Иван Петрович Артемьев был один из отличных организаторов театра. Он вел громадные дела в Одессе, Киеве, Варшаве и славился своею исключительной способностью из всяких затруднений выбираться при помощи находчивости своего действительно подвижного ума. К нему пошел я с смутной надеждой и с волнением ожидал его совета. Разговорились. Я объяснил ему, что не нахожу выхода из моего убийственного положения, и рассказал о помощи Акима Волынского, как он советовал найти у цензора Соловьева какую-нибудь слабую струну. Вот к этой-то струне мы и пришли с Артемьевым… Он сказал: «Ну что ж, давай искать литвиновскую струну. Но как и где? Уж очень он скрытный, неуловимый, мне ведь приходится с ним часто воевать в цензуре. Несноснейший характер и самый неуживчивый…» Потом он вспомнил: «Да, вот кто нам может помочь, ты знаком ли с ней?» И назвал одну актрису… Я сказал, что даже дружен с ней. «Ну, вот и отправляйся к ней немедленно и у нее ищи струну. Она с ним уже два года в близких отношениях». Конечно, я сейчас же к ней полетел. Встретила она меня с радостью. Сейчас же стала угощать вином, ликерами. Я отказался, сказав, что пить не буду, пока не поборю все внешние преграды и невзгоды, и что она должна помочь мне в этом. Я рассказал ей все и взволнованно ждал ответа. Она нервно затряслась от хохота: «Что? Слабая струна? Не знаешь ты, что выстрадала я от этого субъекта. Он доводил меня до бешенства своим упрямством. Неуязвим он в полном смысле от всяких слабых струн». Я сидел растерянный и смущенный в своем бессилье. Она позвонила убрать вино, сказав, что генерал сейчас должен приехать и не хочу ли я с ним встретиться. Я отказался и стал уже прощаться, как взгляд ее упал на револьвер, лежащий на столе. «Вот бы история была, если бы позабыла спрятать. Он ведь в ужас приходит от вида всякого оружия». — «Да почему?» — спросил я. — «А разве ты не знаешь, что год тому назад он пережил страшное нервное потрясение? Его любимый сын внезапно застрелился на его глазах, и с тех пор он буквально приходит в ужас, когда при нем о смерти только заговорят». — «Да вот она, струна-то! Теперь все спасено!» — вырвалось у меня. Я порывисто простился, сказав, что зайду к ней, когда все будет улажено. Поехал я домой радостным, ни с кем не говорил о своих планах, не спал подряд две ночи от страшного волнения. Все время вставали предо мной картины, как я приду к Литвинову и на его глазах буду симулировать самоубийство.

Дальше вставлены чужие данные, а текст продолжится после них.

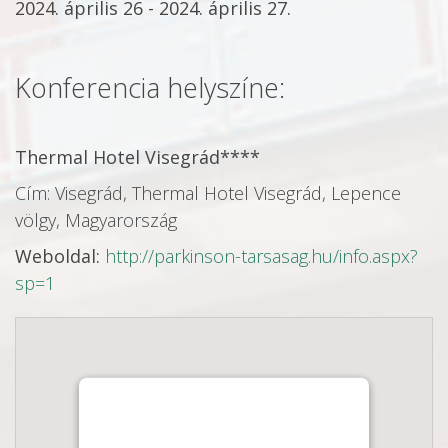
2024. április 26 - 2024. április 27.
Konferencia helyszíne:
Thermal Hotel Visegrád****
Cím: Visegrád, Thermal Hotel Visegrád, Lepence
völgy, Magyarország
Weboldal:
http://parkinson-tarsasag.hu/info.aspx?
sp=1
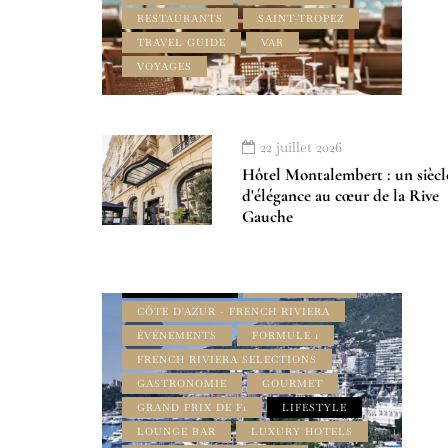
RESTAURANTS
SAINT-TROPEZ
TRAVEL GUIDE
VAR
VOYAGES
À LA UNE
22 juillet 2026
ADDRESS BOOK AMILCAR MAGAZINE
Hôtel Montalembert : un siècl
GROUP
d'élégance au cœur de la Rive
AMILCAR FRENCH RIVIERA
Gauche
MAGAZINE
AMILCAR LUXURY SELECTIONS
MAGAZINE
BEST OF LUXE
BORD DE MER
CÔTE D'AZUR - FRENCH RIVIERA
ÉVÉNEMENTS
FORMULE 1
FRENCH RIVIERA SELECTIONS
GASTRONOMIE
GOURMET
GRAND PRIX DE F1
LIFESTYLE
LOUNGE BAR
LUXURY HOTELS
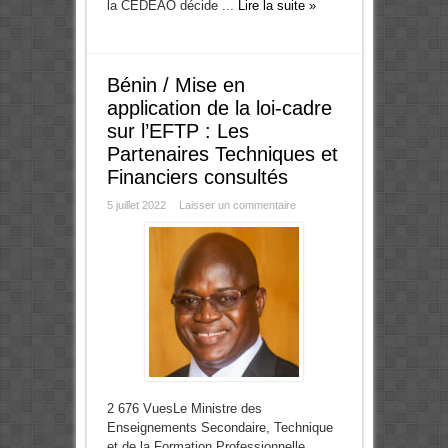
la CEDEAO décide ...
Lire la suite »
Bénin / Mise en
application de la loi-cadre
sur l’EFTP : Les
Partenaires Techniques et
Financiers consultés
5 juillet 2022
Laisser un commentaire
2 676 VuesLe Ministre des
Enseignements Secondaire, Technique
et de la Formation Professionnelle,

Наконец настал желанный боевой день. Пошел я к Литвинову. В приемной встретил я Артемьева, который почти каждый день бывал в цензуре, и упросил его сказать Литвинову, чтобы в виду моего отъезда тот принял меня сейчас же вне очереди. Меня позвали к Литвинову, и там я разыграл утонченную драму… Прежде всего я пошатнулся, попросил стул, сказав, что я не ел да и не спал уже несколько ночей, что нежелание разрешить мне пьесу довело меня до полного отчаяния, что пока не сброшу с себя иго роли, владеющей мною, я не в состоянии играть других ролей — а стало быть осталась у меня одна дорога к смерти. «Если вы мне не дадите надежды на разрешение пьесы, с какими вам желательно купюрами, — я покину этот мир. Не думайте, что это только фразы», — и здесь едва заметным движением я вынул револьвер… О боже мой, что тут было. Пораженный, ошеломленный, растерянный Литвинов, бледный, как мертвец, задыхаясь, схватясь за сердце, сказал мне: «Спрячьте револьвер, спрячьте, сейчас же уходите, я завтра вам пришлю ответ»…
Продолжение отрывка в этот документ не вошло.